MAHONING TWP. — The township supervisors decided Monday to purchase two drones — one each for the zoning and police departments.
The supervisors voted 4-1 to purchase a two-drone set for $13,475. Supervisor John Whelan, who asked they hold off on the purchase until next year, voted no.
No taxpayer funds will be used for the purchase. The township will use money from its Uniform Construction Code Fund, which is funded by building and zoning permit fees, which pay the zoning office’s operating expenses.
The idea originated with township zoning officers Dean VonBlohn and Jim Dragano to use for mapping difficult to reach properties, viewing erosion, inspecting buildings and other uses. Officials feel the police also could use a drone to reconstruct crash scenes, map crime scenes, search and rescue with thermal imaging, manage traffic flow and use for other purposes.
Because each drone would require a different kind of camera, and a drone with just one camera would cost $26,000-$30,000 because it would have to be upgraded for different uses, VonBlohn and Dragano found a better deal.
“We spend a lot of time in the field,” VonBlohn said.
He said sometimes they are measuring properties and determining maximum height and other dimensions in steep wooded terrain, especially on Bald Top Mountain. He said it is difficult on a steep slope to get the most accurate measurement. A drone would provide a more specific measurement.
“We have to verify a property when a house is to be built,” VonBlohn said. “If we had a drone, we could automatically do that without spending hours doing physical measurements.”
He said one home under construction on a slope on Bald Top has a 650-foot driveway that slopes down to the house.
“There’s a lot of guesswork (in measuring),” VonBlohn said. “A drone can be accurate within centimeters.”
He said the height limitations for homes is 35 feet and for garages or accessory buildings, 14 feet. A drone will show the elevation position on the lot. Drones also are useful for mapping clear sight angles for driveways.
Dragano said the police drone would include a beacon spotlight and a speaker to talk to perpetrators.
He said the drones will have specific operators, who must pass a Federal Aviation Administration (FAA) certification test to be licensed.
VonBlohn said the police drone also could be used at fire scenes, but only the licensed operators will operate them. The drones won’t be loaned out.
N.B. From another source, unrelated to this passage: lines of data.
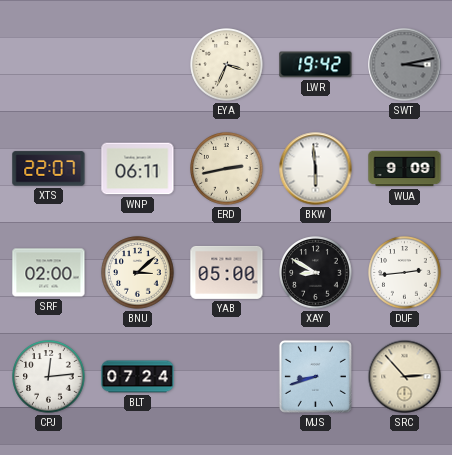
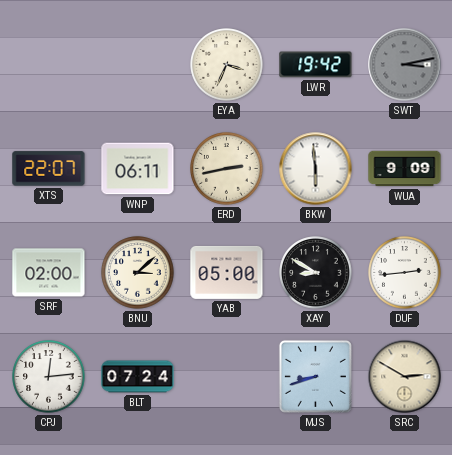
SRC: 2:53 -> 2:50
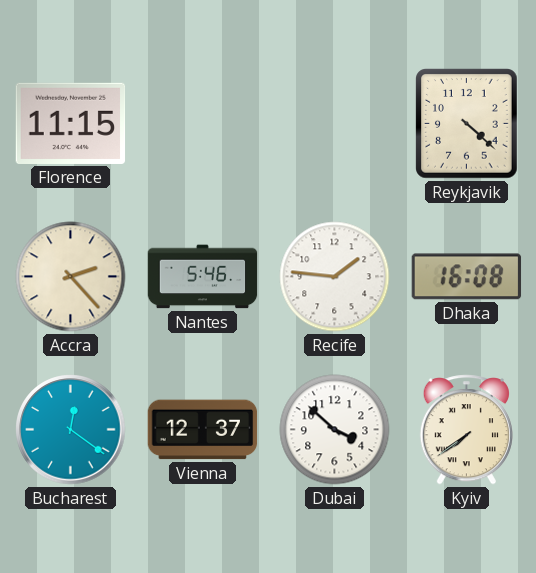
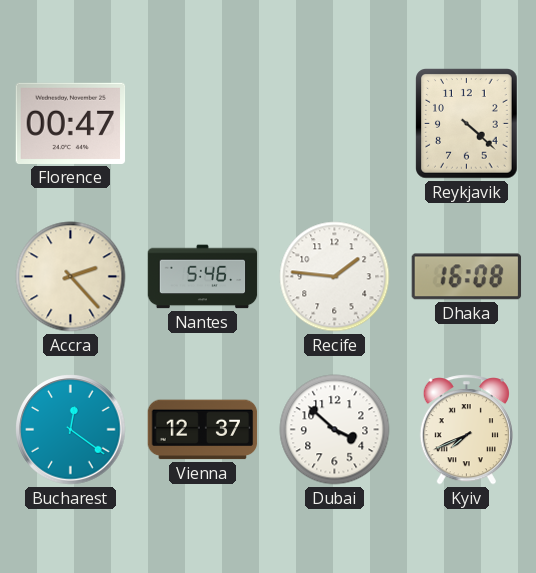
Florence: 11:15 -> 00:47
Kyiv: 7:39 -> 7:41
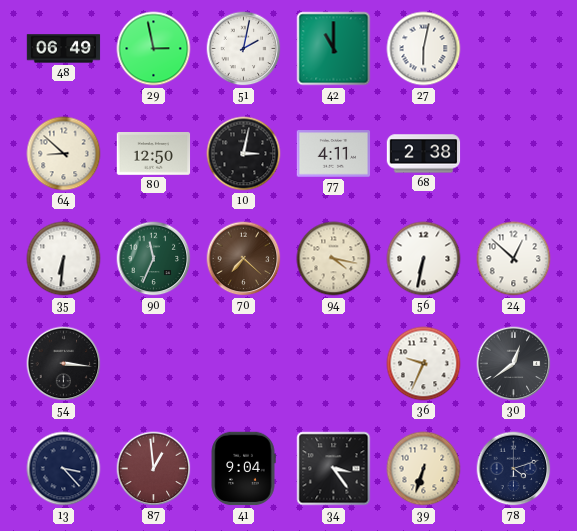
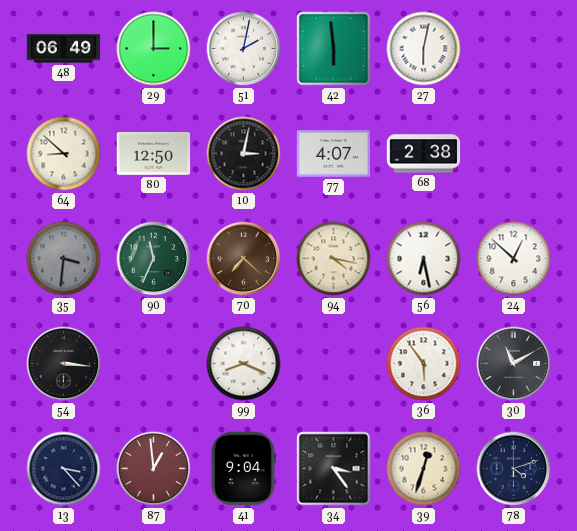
29: 2:58 -> 3:00
42: 11:00 -> 5:59
77: 4:11 -> 4:07
35: 6:31 -> 3:31
35 dial: white -> grey
56: 6:32 -> 6:28
99: none -> 8:19
36: 9:34 -> 5:54
30: 12:39 -> 11:10
39: 6:33 -> 12:33
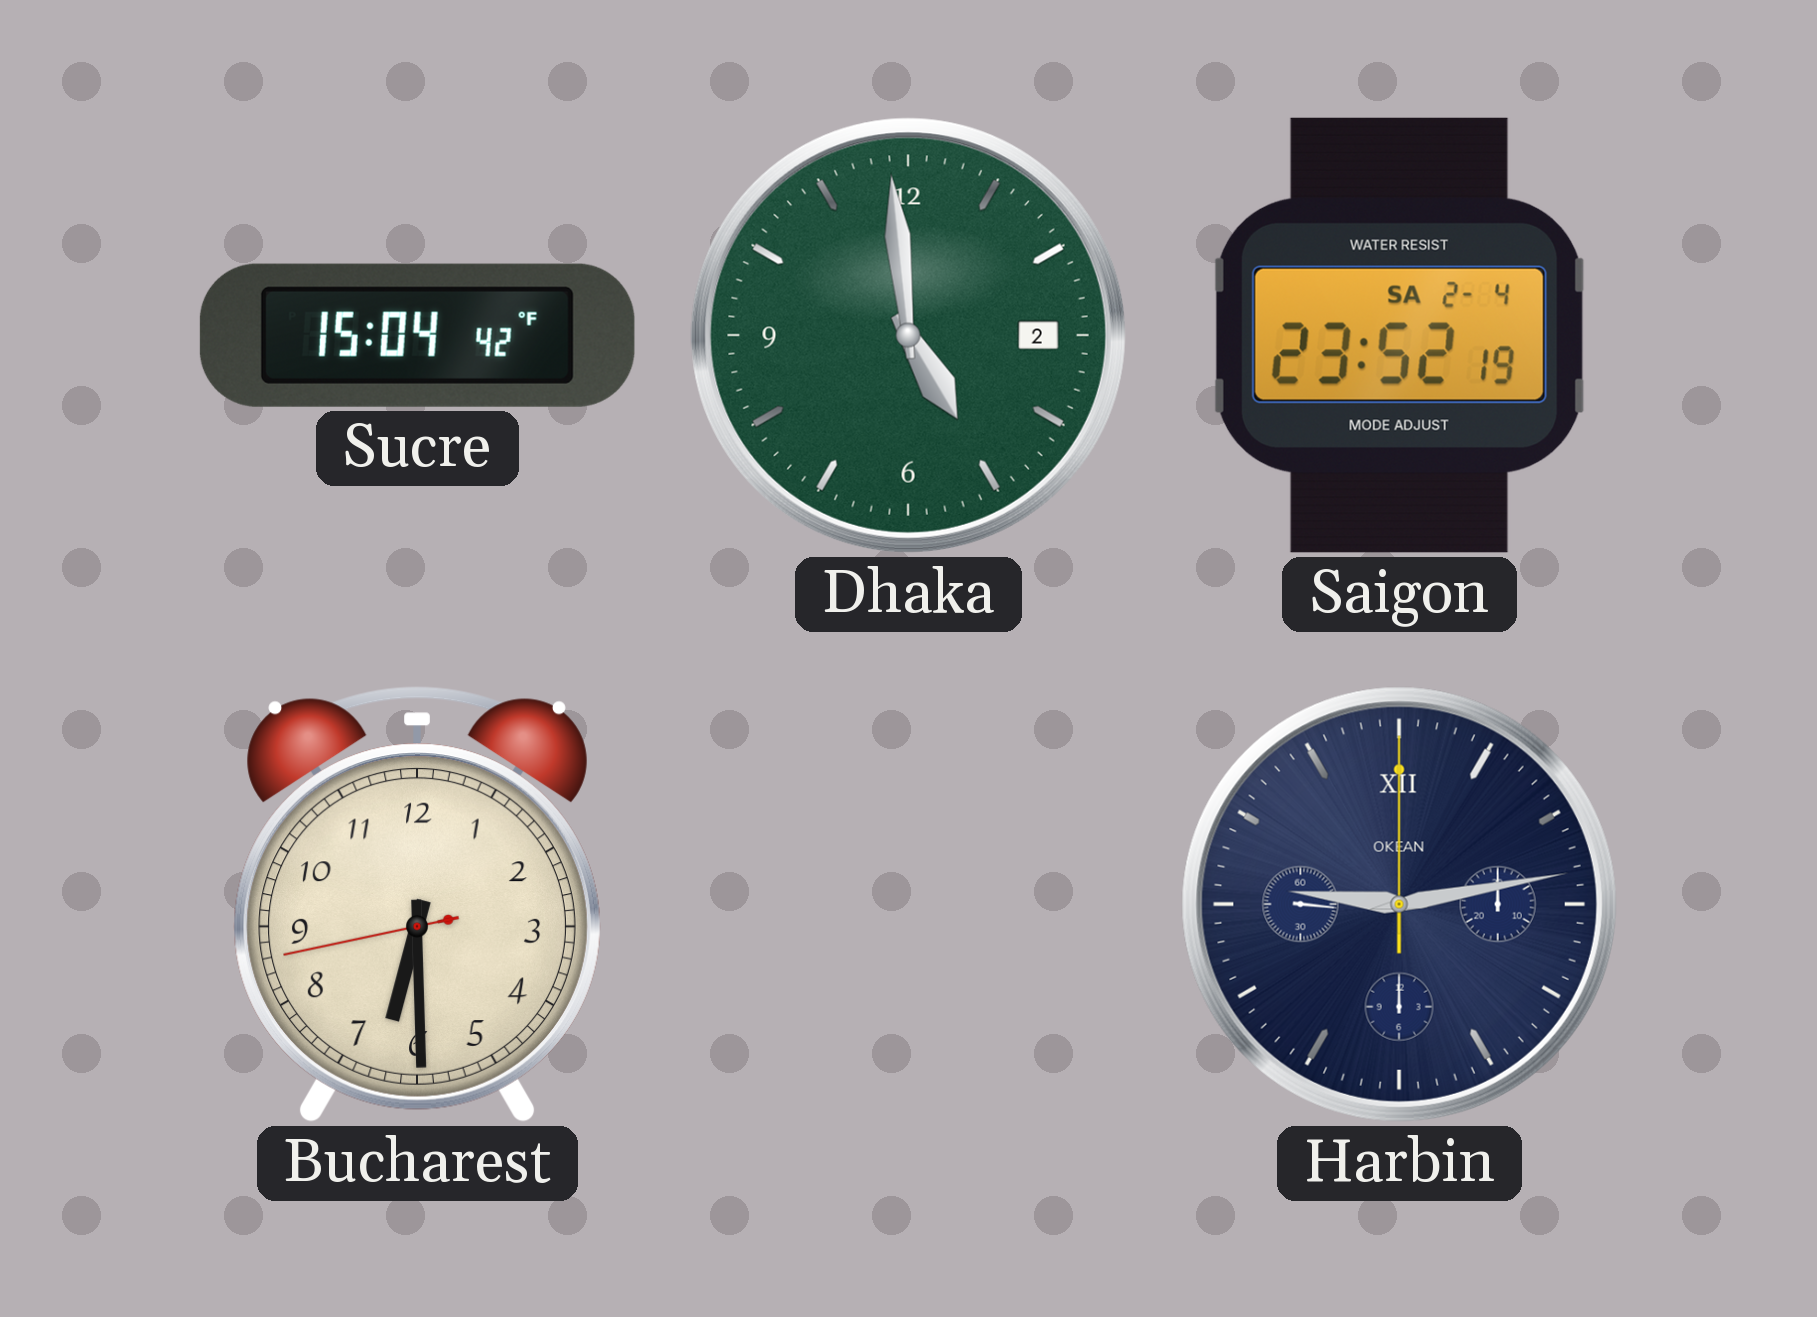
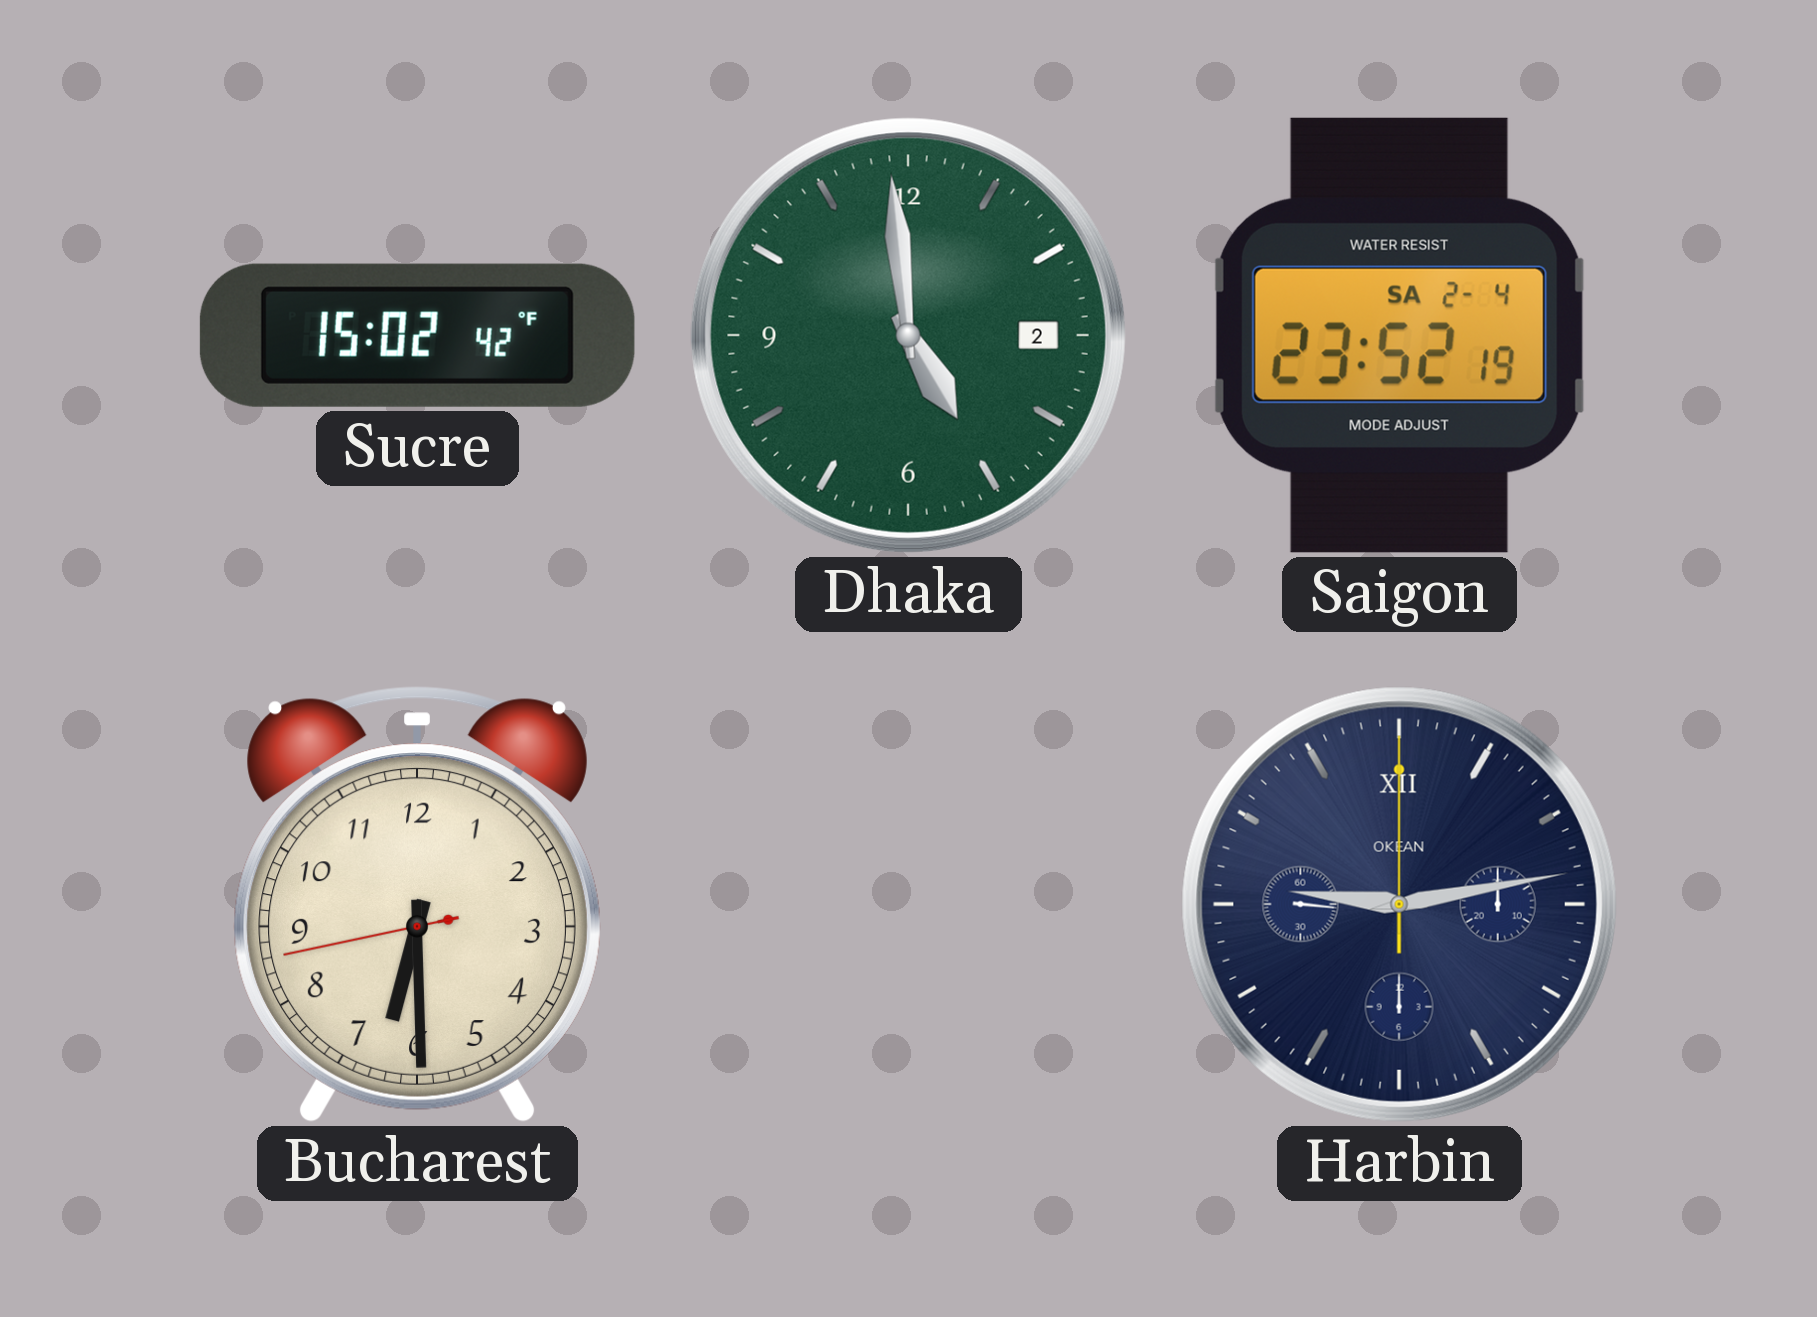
Sucre: 15:04 -> 15:02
“It’s definitely not a toy,” he said.
Bald Top Road bids
In other business at the meeting, the supervisors decided to hold a special meeting on Monday at 5 p.m. to award a contract for the next phase of the Bald Top Road project — reconstruction and resurfacing. The supervisors have received four bids and will review and award a contract to one contractor, Township Secretary Carolyn Dragano said.
Aid for zoning officer
The supervisors also approved an agreement with Cooper Township that would allow Mahoning Township police to accompany Jim Dragano, if he requests, when he visits properties in Cooper.
The Mahoning Township zoning officer also covers Cooper Township, under a mutual agreement.
Blizzards Run project
Carolyn Dragano said contractor R.C. Young will begin removing the damaged concrete culvert from Blizzards Run near Bloom Road and Academy Avenue this week or next in the $239,239 project.
The supervisors awarded that contract at their July 27 meeting. Von Blohn said the company will replace the culvert with riprap.